■ EXERCISE DETAILS
Pull out each line of the data that includes the word "расходы".

(Dataset entries)

+++

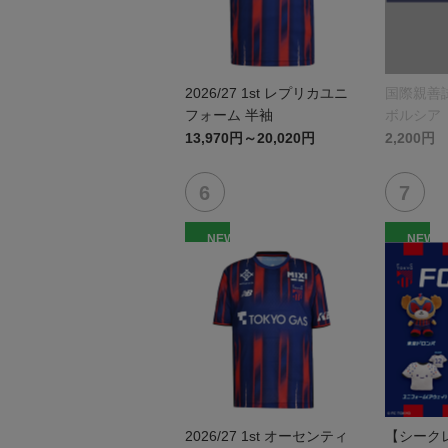
2026/27 1st レプリカユニ
国際親善試
フォーム 半袖
ボルシア
リントタ
13,970円～20,020円
2,200円
NEW
NEW
2026/27 1st オーセンティ
【シーク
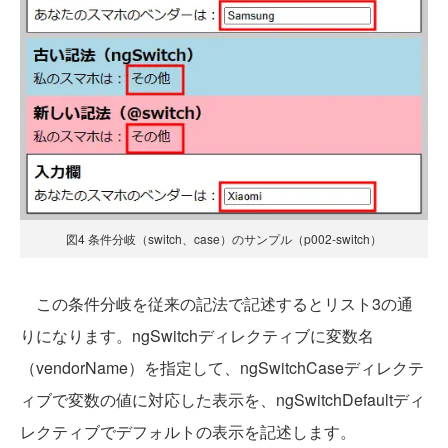
図4 条件分岐（switch、case）のサンプル（p002-switch）
この条件分岐を従来の記法で記述するとリスト3の通
りになります。ngSwitchディレクティブに変数名
（vendorName）を指定して、ngSwitchCaseディレクテ
ィブで変数の値に対応した表示を、ngSwitchDefaultディ
レクティブでデフォルトの表示を記述します。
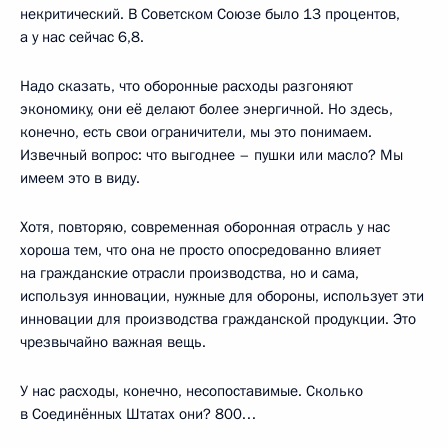
некритический. В Советском Союзе было 13 процентов,
а у нас сейчас 6,8.
Надо сказать, что оборонные расходы разгоняют
экономику, они её делают более энергичной. Но здесь,
конечно, есть свои ограничители, мы это понимаем.
Извечный вопрос: что выгоднее – пушки или масло? Мы
имеем это в виду.
Хотя, повторяю, современная оборонная отрасль у нас
хороша тем, что она не просто опосредованно влияет
на гражданские отрасли производства, но и сама,
используя инновации, нужные для обороны, использует эти
инновации для производства гражданской продукции. Это
чрезвычайно важная вещь.
У нас расходы, конечно, несопоставимые. Сколько
в Соединённых Штатах они? 800…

+++

■ RESULT OF THE EXERCISE
Надо сказать, что оборонные расходы разгоняют
У нас расходы, конечно, несопоставимые. Сколько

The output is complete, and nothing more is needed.